BEGIN The input

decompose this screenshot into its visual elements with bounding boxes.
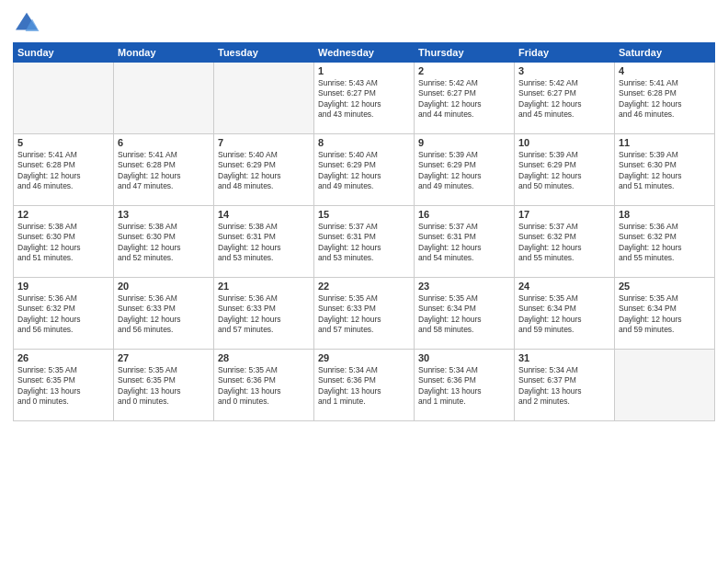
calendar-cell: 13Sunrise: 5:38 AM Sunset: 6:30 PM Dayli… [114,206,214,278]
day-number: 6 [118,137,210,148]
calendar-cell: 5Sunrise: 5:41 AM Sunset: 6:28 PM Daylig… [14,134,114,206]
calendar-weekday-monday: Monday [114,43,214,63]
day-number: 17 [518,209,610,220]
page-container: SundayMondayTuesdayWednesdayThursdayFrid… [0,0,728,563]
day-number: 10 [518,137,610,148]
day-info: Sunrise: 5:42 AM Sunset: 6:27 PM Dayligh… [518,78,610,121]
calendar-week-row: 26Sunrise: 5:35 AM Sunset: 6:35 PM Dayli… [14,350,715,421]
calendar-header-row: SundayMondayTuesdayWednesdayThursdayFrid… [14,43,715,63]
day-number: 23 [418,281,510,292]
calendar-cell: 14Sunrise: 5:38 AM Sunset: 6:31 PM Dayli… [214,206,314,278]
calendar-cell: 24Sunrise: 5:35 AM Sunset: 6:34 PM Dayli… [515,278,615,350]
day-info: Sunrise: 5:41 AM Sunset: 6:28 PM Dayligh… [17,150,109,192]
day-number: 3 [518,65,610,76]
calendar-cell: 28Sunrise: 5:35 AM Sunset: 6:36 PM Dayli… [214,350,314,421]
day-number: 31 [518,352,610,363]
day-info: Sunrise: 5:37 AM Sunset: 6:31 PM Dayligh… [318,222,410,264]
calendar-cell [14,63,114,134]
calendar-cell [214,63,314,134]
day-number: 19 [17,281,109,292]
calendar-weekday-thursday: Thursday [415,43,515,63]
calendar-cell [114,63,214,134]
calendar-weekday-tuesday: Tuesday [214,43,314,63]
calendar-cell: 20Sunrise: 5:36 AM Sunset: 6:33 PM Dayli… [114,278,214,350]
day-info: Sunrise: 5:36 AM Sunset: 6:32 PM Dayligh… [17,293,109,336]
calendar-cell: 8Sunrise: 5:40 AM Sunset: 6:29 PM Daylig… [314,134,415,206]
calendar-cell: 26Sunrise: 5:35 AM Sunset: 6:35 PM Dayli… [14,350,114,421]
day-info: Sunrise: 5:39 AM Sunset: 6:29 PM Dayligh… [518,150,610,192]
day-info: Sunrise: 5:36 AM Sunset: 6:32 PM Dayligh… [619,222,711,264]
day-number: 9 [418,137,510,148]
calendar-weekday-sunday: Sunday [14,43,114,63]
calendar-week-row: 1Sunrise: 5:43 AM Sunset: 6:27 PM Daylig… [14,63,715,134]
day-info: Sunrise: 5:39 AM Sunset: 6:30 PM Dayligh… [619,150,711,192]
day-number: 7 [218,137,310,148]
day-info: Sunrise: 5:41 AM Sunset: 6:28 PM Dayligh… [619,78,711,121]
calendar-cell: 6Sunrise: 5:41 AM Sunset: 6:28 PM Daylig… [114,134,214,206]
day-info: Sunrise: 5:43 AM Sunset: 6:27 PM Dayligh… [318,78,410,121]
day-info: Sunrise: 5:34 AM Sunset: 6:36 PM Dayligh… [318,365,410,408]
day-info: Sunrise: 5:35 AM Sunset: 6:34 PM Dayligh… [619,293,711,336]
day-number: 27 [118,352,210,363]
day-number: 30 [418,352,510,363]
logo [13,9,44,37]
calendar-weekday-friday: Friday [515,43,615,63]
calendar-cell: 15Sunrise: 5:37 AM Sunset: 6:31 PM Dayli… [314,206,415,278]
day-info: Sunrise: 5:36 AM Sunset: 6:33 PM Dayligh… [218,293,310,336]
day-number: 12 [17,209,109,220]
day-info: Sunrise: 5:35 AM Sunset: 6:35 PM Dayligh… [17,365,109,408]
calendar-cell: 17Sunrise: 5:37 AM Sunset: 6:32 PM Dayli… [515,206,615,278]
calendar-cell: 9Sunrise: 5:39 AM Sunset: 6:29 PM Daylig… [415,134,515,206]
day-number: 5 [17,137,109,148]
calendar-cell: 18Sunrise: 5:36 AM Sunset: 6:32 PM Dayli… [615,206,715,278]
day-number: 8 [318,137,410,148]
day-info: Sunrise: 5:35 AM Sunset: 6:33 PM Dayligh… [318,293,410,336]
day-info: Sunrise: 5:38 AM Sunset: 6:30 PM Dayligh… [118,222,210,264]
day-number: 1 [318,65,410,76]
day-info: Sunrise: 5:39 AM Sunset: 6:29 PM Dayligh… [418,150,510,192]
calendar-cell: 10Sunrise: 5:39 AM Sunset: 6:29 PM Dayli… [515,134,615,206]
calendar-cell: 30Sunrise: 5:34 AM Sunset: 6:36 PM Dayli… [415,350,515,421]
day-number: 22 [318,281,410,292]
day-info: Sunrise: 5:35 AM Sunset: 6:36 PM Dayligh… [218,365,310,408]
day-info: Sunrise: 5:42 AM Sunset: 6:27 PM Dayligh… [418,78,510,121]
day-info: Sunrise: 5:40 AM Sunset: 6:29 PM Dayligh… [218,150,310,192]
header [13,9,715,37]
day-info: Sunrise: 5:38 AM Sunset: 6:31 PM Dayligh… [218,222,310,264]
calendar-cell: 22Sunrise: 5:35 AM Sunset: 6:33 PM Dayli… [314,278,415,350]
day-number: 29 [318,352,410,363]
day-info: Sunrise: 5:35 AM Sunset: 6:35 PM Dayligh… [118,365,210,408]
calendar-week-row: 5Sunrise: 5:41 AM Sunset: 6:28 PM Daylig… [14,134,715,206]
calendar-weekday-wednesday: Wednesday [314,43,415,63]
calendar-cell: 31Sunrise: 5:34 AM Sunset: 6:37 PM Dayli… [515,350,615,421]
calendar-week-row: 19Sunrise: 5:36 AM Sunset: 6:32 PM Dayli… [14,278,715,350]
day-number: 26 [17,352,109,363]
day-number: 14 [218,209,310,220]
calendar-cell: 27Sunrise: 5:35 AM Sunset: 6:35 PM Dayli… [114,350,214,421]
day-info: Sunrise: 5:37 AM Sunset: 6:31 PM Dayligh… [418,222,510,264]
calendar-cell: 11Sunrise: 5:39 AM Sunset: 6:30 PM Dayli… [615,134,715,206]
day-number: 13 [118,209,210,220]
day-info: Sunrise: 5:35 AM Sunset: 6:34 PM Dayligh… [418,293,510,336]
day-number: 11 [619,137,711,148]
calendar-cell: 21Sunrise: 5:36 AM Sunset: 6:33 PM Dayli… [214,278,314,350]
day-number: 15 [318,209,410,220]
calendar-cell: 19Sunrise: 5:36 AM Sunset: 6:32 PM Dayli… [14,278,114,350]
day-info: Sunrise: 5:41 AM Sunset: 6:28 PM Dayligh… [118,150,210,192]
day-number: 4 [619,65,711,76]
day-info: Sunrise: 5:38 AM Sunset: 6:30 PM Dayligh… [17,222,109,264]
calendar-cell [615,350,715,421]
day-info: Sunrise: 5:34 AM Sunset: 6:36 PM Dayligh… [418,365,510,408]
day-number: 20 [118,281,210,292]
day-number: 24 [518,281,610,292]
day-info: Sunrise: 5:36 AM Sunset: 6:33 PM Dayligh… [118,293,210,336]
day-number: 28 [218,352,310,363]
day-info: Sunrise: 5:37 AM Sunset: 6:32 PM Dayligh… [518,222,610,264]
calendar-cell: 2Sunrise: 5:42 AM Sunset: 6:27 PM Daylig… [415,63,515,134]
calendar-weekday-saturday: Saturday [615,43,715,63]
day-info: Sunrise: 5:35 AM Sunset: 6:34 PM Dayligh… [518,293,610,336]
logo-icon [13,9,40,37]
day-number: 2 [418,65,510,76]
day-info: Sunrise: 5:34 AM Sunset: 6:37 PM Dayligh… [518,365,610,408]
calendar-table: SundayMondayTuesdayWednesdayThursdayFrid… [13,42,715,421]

END The input

# Your task
Could you copy every line in the records that holds "SundayMondayTuesdayWednesdayThursdayFrid"?

# Response area
page-container: SundayMondayTuesdayWednesdayThursdayFrid… [0,0,728,563]
calendar-header-row: SundayMondayTuesdayWednesdayThursdayFrid… [14,43,715,63]
calendar-table: SundayMondayTuesdayWednesdayThursdayFrid… [13,42,715,421]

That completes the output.